Prompt :: Please copy each line of the records below that includes the word "High".

Available records ::
BEGIN

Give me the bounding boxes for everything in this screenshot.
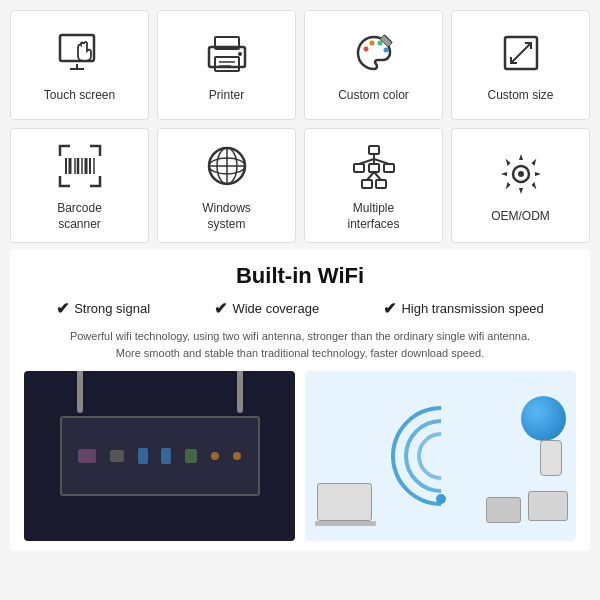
custom-color-icon — [347, 26, 401, 80]
checkmark-icon-2: ✔ — [214, 299, 227, 318]
multiple-interfaces-icon — [347, 139, 401, 193]
antenna-right — [237, 371, 243, 413]
features-grid: Touch screen Printer — [0, 0, 600, 249]
feature-multiple-interfaces: Multiple interfaces — [304, 128, 443, 243]
antenna-left — [77, 371, 83, 413]
tablet-thumbnail — [528, 491, 568, 521]
printer-icon — [200, 26, 254, 80]
wifi-section: Built-in WiFi ✔ Strong signal ✔ Wide cov… — [10, 249, 590, 551]
wifi-feature-label-3: High transmission speed — [401, 301, 543, 316]
svg-line-16 — [511, 43, 531, 63]
svg-rect-35 — [376, 180, 386, 188]
port-usb-2 — [161, 448, 171, 464]
feature-touch-screen: Touch screen — [10, 10, 149, 120]
wifi-feature-wide-coverage: ✔ Wide coverage — [214, 299, 319, 318]
custom-color-label: Custom color — [338, 88, 409, 104]
barcode-scanner-label: Barcode scanner — [57, 201, 102, 232]
svg-rect-6 — [215, 57, 239, 71]
touch-screen-label: Touch screen — [44, 88, 115, 104]
wifi-feature-label-1: Strong signal — [74, 301, 150, 316]
windows-system-icon — [200, 139, 254, 193]
port-usb-1 — [138, 448, 148, 464]
svg-point-10 — [363, 47, 368, 52]
feature-printer: Printer — [157, 10, 296, 120]
wifi-feature-strong-signal: ✔ Strong signal — [56, 299, 150, 318]
feature-windows-system: Windows system — [157, 128, 296, 243]
phone-thumbnail — [540, 440, 562, 476]
svg-line-39 — [367, 172, 374, 180]
port-rj45 — [185, 449, 197, 463]
wifi-description: Powerful wifi technology, using two wifi… — [24, 328, 576, 361]
svg-rect-0 — [60, 35, 94, 61]
svg-point-42 — [518, 171, 524, 177]
device-body — [60, 416, 260, 496]
oem-odm-icon — [494, 147, 548, 201]
custom-size-label: Custom size — [487, 88, 553, 104]
svg-rect-30 — [369, 146, 379, 154]
wifi-feature-high-speed: ✔ High transmission speed — [383, 299, 543, 318]
checkmark-icon-1: ✔ — [56, 299, 69, 318]
svg-point-9 — [238, 52, 242, 56]
touch-screen-icon — [53, 26, 107, 80]
feature-custom-size: Custom size — [451, 10, 590, 120]
oem-odm-label: OEM/ODM — [491, 209, 550, 225]
wifi-images — [24, 371, 576, 541]
wifi-signal-image — [305, 371, 576, 541]
wifi-features-list: ✔ Strong signal ✔ Wide coverage ✔ High t… — [24, 299, 576, 318]
wifi-title: Built-in WiFi — [24, 263, 576, 289]
feature-oem-odm: OEM/ODM — [451, 128, 590, 243]
barcode-scanner-icon — [53, 139, 107, 193]
svg-line-40 — [374, 172, 381, 180]
windows-system-label: Windows system — [202, 201, 251, 232]
globe-decoration — [521, 396, 566, 441]
custom-size-icon — [494, 26, 548, 80]
wifi-feature-label-2: Wide coverage — [232, 301, 319, 316]
feature-custom-color: Custom color — [304, 10, 443, 120]
wifi-dot — [436, 494, 446, 504]
camera-thumbnail — [486, 497, 521, 523]
checkmark-icon-3: ✔ — [383, 299, 396, 318]
laptop-thumbnail — [317, 483, 372, 521]
svg-rect-33 — [384, 164, 394, 172]
wifi-hardware-image — [24, 371, 295, 541]
printer-label: Printer — [209, 88, 244, 104]
svg-rect-31 — [354, 164, 364, 172]
port-audio-2 — [233, 452, 241, 460]
svg-rect-34 — [362, 180, 372, 188]
port-hdmi — [110, 450, 124, 462]
multiple-interfaces-label: Multiple interfaces — [347, 201, 399, 232]
svg-point-13 — [383, 48, 388, 53]
port-audio-1 — [211, 452, 219, 460]
feature-barcode-scanner: Barcode scanner — [10, 128, 149, 243]
wifi-signal-visual — [381, 396, 501, 516]
svg-rect-32 — [369, 164, 379, 172]
svg-point-11 — [369, 41, 374, 46]
port-vga — [78, 449, 96, 463]
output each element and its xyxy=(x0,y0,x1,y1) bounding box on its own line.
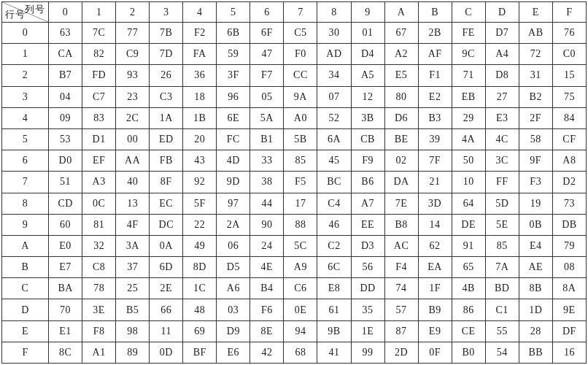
cell: 57 xyxy=(384,299,418,320)
cell: 88 xyxy=(284,214,317,235)
cell: BE xyxy=(384,128,418,150)
col-header: 5 xyxy=(217,2,250,23)
table-row: CBA78252E1CA6B4C6E8DD741F4BBD8B8A xyxy=(2,278,587,299)
col-header: F xyxy=(552,2,586,23)
cell: 0B xyxy=(519,214,552,235)
cell: 27 xyxy=(485,86,519,107)
cell: 9E xyxy=(552,299,586,320)
row-header: E xyxy=(2,320,49,342)
cell: F9 xyxy=(351,150,384,172)
col-header: 0 xyxy=(49,2,82,23)
cell: 94 xyxy=(284,320,317,342)
cell: 7F xyxy=(418,150,452,172)
cell: EE xyxy=(351,214,384,235)
cell: 99 xyxy=(351,342,384,363)
row-header: 3 xyxy=(2,86,49,107)
cell: B4 xyxy=(250,278,284,299)
cell: 3A xyxy=(116,235,150,256)
cell: FE xyxy=(452,23,485,44)
cell: 5C xyxy=(284,235,317,256)
cell: A5 xyxy=(351,65,384,86)
cell: 55 xyxy=(485,320,519,342)
cell: 7E xyxy=(384,193,418,214)
cell: CB xyxy=(351,128,384,150)
cell: 29 xyxy=(452,107,485,128)
table-row: 0637C777BF26B6FC53001672BFED7AB76 xyxy=(2,23,587,44)
cell: 69 xyxy=(183,320,217,342)
cell: 6D xyxy=(150,257,183,278)
cell: 53 xyxy=(49,128,82,150)
row-header: B xyxy=(2,257,49,278)
cell: A0 xyxy=(284,107,317,128)
cell: D3 xyxy=(351,235,384,256)
row-header: 1 xyxy=(2,44,49,65)
cell: DA xyxy=(384,172,418,193)
cell: 33 xyxy=(250,150,284,172)
cell: 7A xyxy=(485,257,519,278)
cell: 8D xyxy=(183,257,217,278)
cell: BA xyxy=(49,278,82,299)
corner-cell: 列号 行号 xyxy=(2,2,49,23)
cell: 51 xyxy=(49,172,82,193)
cell: 06 xyxy=(217,235,250,256)
cell: 5E xyxy=(485,214,519,235)
cell: E1 xyxy=(49,320,82,342)
cell: 50 xyxy=(452,150,485,172)
cell: 5B xyxy=(284,128,317,150)
cell: DE xyxy=(452,214,485,235)
col-header: 1 xyxy=(82,2,116,23)
col-header: 2 xyxy=(116,2,150,23)
cell: 16 xyxy=(552,342,586,363)
cell: AF xyxy=(418,44,452,65)
cell: 03 xyxy=(217,299,250,320)
cell: B1 xyxy=(250,128,284,150)
cell: 37 xyxy=(116,257,150,278)
cell: 00 xyxy=(116,128,150,150)
cell: 4A xyxy=(452,128,485,150)
cell: 26 xyxy=(150,65,183,86)
cell: 58 xyxy=(519,128,552,150)
cell: 8E xyxy=(250,320,284,342)
cell: E5 xyxy=(384,65,418,86)
cell: 38 xyxy=(250,172,284,193)
cell: 2B xyxy=(418,23,452,44)
cell: A2 xyxy=(384,44,418,65)
cell: 60 xyxy=(49,214,82,235)
cell: F5 xyxy=(284,172,317,193)
cell: B3 xyxy=(418,107,452,128)
column-header-row: 列号 行号 0 1 2 3 4 5 6 7 8 9 A B C D E F xyxy=(2,2,587,23)
col-header: B xyxy=(418,2,452,23)
cell: 65 xyxy=(452,257,485,278)
cell: 67 xyxy=(384,23,418,44)
cell: 19 xyxy=(519,193,552,214)
cell: F6 xyxy=(250,299,284,320)
cell: 2C xyxy=(116,107,150,128)
cell: FA xyxy=(183,44,217,65)
corner-row-label: 行号 xyxy=(5,8,26,21)
cell: 75 xyxy=(552,86,586,107)
cell: 35 xyxy=(351,299,384,320)
table-row: 6D0EFAAFB434D338545F9027F503C9FA8 xyxy=(2,150,587,172)
cell: 3D xyxy=(418,193,452,214)
cell: 17 xyxy=(284,193,317,214)
sbox-table-container: 列号 行号 0 1 2 3 4 5 6 7 8 9 A B C D E F xyxy=(0,0,588,365)
col-header: A xyxy=(384,2,418,23)
cell: FD xyxy=(82,65,116,86)
cell: EA xyxy=(418,257,452,278)
cell: C0 xyxy=(552,44,586,65)
table-row: F8CA1890DBFE6426841992D0FB054BB16 xyxy=(2,342,587,363)
row-header: 7 xyxy=(2,172,49,193)
cell: 11 xyxy=(150,320,183,342)
cell: B9 xyxy=(418,299,452,320)
cell: 85 xyxy=(485,235,519,256)
cell: C6 xyxy=(284,278,317,299)
col-header: D xyxy=(485,2,519,23)
table-row: 1CA82C97DFA5947F0ADD4A2AF9CA472C0 xyxy=(2,44,587,65)
cell: D5 xyxy=(217,257,250,278)
cell: 81 xyxy=(82,214,116,235)
cell: F2 xyxy=(183,23,217,44)
cell: F4 xyxy=(384,257,418,278)
cell: 72 xyxy=(519,44,552,65)
cell: 36 xyxy=(183,65,217,86)
row-header: 9 xyxy=(2,214,49,235)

END

Answer below ::
wifi-feature-label-3: High transmission speed — [401, 301, 543, 316]
wifi-feature-high-speed: ✔ High transmission speed — [383, 299, 543, 318]
wifi-features-list: ✔ Strong signal ✔ Wide coverage ✔ High t… — [24, 299, 576, 318]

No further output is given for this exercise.